■質問:レム睡眠行動異常症にアルコールは関係しますか?

半年ほど前に夢を見て声を張り上げることがあり、心療内科で「レム睡眠行動異常症」と診断されました。 アルコールを断ち、ロゼレム錠を服用したところ症状が止まったので、処方がツムラ加味帰脾湯に変わりました。 医師から「アルコールは控えめに」と指示されていますが、レム睡眠行動異常症とアルコールとの関係について教えてください。 アルコール量は以前の1割以下で、3日に1回、ビールをコップ1杯に留めています。
●85歳・男性


【答】

レム睡眠行動異常症の正式名称は「レム睡眠行動障害」です。 現在のところ治療を受けて症状は落ち着いているけれども、飲酒を控えるように指導されており、晩酌がどの程度の悪影響があるのか心配だというご相談ですね。 まずこの病気の特徴をご説明しましょう。「レム睡眠」は夢を見る睡眠として有名ですが、同時に骨格筋が弛緩するという特徴があり、 レム睡眠中は、寝返りもできません。ところが、レム睡眠行動障害の患者さんでは、筋肉を弛緩させる脳の機構が障害されているため、 夢(特に悪夢)の内容に合致した行動をとってしまいます。例えば、「誰かを叱る夢を見て、大声で怒鳴る」 「暴漢に襲われる夢を見て、隣にいる奥さんを蹴りつける」「猛犬に追いかけられる夢を見て、ベッドから飛び出しタンスにぶつかる」などです。 痛みなどで目が覚めると異常行動はすぐに消失します。
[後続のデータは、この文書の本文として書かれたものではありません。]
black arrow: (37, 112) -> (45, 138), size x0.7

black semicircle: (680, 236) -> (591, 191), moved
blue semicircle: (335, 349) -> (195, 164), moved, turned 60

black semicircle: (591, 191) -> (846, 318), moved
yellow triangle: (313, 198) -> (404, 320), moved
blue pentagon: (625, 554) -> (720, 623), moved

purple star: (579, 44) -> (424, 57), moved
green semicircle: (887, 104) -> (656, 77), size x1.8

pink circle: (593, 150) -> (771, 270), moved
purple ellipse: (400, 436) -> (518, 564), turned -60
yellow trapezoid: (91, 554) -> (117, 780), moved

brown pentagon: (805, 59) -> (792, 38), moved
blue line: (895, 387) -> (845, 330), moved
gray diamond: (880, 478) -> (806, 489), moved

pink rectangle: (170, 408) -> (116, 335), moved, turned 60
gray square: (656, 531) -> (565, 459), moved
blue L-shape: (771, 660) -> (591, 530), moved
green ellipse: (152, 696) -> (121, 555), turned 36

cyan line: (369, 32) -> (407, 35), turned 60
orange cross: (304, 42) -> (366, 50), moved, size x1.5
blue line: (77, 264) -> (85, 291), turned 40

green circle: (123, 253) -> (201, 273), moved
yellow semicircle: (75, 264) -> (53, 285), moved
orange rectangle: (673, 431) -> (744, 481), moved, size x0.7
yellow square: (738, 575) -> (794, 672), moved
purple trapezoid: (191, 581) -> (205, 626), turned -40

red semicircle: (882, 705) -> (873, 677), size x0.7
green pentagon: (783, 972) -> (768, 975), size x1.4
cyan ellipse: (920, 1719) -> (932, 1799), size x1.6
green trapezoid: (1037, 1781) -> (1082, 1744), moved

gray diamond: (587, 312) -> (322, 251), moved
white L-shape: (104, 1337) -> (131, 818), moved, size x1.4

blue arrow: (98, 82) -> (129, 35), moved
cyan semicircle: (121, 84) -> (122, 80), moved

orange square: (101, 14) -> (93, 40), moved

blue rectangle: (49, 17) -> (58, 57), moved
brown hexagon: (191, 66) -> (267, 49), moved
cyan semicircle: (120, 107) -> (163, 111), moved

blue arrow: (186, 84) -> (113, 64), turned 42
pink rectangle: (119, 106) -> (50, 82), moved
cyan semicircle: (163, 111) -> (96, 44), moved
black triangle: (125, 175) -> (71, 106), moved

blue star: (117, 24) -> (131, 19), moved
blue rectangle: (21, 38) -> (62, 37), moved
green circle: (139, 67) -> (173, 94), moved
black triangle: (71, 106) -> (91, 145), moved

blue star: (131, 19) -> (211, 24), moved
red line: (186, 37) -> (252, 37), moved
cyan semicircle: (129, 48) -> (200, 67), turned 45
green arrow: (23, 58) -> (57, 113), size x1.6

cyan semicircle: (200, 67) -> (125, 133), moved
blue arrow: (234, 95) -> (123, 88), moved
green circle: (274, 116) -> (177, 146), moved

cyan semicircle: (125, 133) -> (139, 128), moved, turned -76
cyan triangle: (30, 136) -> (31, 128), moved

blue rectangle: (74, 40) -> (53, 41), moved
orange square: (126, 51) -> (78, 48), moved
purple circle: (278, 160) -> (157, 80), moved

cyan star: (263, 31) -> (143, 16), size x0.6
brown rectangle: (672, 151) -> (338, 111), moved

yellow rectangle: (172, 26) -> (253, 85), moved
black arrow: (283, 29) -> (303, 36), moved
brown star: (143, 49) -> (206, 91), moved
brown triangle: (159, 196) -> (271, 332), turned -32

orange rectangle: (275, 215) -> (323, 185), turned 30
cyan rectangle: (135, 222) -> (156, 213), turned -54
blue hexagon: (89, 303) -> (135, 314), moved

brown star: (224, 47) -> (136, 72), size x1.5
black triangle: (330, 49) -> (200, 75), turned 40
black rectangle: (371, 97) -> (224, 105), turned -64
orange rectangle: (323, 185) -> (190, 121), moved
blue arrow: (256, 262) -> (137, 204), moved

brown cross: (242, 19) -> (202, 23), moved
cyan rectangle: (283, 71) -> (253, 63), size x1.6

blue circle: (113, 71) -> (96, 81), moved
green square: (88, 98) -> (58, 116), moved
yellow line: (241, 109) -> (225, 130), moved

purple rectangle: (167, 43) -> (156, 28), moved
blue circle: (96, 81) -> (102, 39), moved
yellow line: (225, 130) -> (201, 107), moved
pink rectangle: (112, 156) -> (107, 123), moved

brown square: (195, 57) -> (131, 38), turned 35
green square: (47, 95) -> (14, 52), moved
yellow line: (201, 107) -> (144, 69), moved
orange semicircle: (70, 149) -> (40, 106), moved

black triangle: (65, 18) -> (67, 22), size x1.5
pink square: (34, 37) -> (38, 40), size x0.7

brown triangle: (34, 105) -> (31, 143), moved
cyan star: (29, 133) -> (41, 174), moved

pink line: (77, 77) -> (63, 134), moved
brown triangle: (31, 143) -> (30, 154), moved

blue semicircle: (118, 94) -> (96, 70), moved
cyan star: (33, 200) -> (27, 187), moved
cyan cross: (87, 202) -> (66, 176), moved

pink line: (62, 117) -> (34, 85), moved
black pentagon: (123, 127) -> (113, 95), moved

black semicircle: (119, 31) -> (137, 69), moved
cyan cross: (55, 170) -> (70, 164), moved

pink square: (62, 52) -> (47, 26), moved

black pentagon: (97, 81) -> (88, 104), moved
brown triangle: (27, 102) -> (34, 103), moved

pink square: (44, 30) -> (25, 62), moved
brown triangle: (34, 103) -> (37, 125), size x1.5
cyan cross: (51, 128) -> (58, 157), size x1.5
数ヵ月に1回程度など、異常行動がまれにしか出現しない場合には、 ベンゾジアゼピン系の薬であるクロナゼパムや漢方薬を用いて治療します。


さて、心配されている晩酌ですが、残念ながらアルコールはレム睡眠中、特に明け方の筋弛緩を妨げる作用があるため、 一般的に飲酒した夜にはレム睡眠行動障害が出現しやすく、症状も重くなりがちです。 また、習慣的に飲酒する方では、お酒を飲まなかった夜に禁断症状として悪夢が増えたり、レム睡眠中の筋弛緩が高まったりすることがあり、要注意です。 担当医がお酒を控えるように指導したのも、このような理由によると思われます。 また、クロナゼパムなどの一部の薬では、アルコールと併用すると効果が強く出たり、副作用が出現しやすくなったりするので、 その面からも飲酒はできるだけ控えた方が無難でしょう。 一方で、お酒の影響には個人差があります。ご質問者は3日に1回程度の適度な飲酒を楽しまれており、 飲酒した夜も休肝日の夜も症状の悪化がみられていないようです。 レム睡眠行動障害はストレスも引き金になります。ご質問者の場合は、晩酌がよい息抜きとなっているようですので、 ご相談内容から考えますと、現在のペースで晩酌を続けるのはかまわないと思われます。